BEGIN Available data

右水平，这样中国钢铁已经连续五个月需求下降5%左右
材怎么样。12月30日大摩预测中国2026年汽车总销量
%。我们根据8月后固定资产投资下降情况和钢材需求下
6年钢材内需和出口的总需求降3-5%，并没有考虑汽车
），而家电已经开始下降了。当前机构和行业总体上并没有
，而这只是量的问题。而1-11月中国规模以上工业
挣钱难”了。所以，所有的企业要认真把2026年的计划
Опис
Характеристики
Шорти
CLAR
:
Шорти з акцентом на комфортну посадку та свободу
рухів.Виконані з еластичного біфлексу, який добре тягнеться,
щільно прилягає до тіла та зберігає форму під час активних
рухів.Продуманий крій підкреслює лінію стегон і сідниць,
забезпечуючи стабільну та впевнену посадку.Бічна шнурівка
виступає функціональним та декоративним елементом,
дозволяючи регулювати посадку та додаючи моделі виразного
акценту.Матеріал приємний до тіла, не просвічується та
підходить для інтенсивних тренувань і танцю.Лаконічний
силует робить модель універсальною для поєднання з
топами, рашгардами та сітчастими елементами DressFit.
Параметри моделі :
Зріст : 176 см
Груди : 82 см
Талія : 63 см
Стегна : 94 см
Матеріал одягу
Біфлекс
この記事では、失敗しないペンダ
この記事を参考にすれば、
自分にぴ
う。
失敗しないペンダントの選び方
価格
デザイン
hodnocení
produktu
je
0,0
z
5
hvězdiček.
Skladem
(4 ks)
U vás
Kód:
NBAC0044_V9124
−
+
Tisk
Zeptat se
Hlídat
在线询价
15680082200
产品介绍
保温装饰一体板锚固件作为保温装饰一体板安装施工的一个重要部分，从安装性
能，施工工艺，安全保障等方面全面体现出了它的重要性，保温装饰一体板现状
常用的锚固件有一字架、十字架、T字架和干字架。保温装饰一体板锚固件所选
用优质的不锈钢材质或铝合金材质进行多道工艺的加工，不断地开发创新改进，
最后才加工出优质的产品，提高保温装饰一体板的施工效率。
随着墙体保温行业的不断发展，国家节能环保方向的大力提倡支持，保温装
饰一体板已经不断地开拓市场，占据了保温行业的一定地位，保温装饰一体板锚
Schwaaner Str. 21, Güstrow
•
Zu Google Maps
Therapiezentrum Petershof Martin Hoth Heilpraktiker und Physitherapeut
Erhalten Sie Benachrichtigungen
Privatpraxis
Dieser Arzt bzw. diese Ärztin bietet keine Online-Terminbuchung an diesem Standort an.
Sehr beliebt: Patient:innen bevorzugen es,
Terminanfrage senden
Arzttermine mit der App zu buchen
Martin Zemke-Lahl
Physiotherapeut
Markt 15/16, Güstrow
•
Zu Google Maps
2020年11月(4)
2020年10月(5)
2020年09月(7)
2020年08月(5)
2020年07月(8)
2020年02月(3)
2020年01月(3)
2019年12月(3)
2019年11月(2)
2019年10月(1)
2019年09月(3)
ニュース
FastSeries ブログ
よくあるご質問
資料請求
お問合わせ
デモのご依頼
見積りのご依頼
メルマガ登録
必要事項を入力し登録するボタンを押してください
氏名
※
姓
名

END Available data

Among the lines of the data, which ones contain the word "Martin"? Show them.

Therapiezentrum Petershof Martin Hoth Heilpraktiker und Physitherapeut
Martin Zemke-Lahl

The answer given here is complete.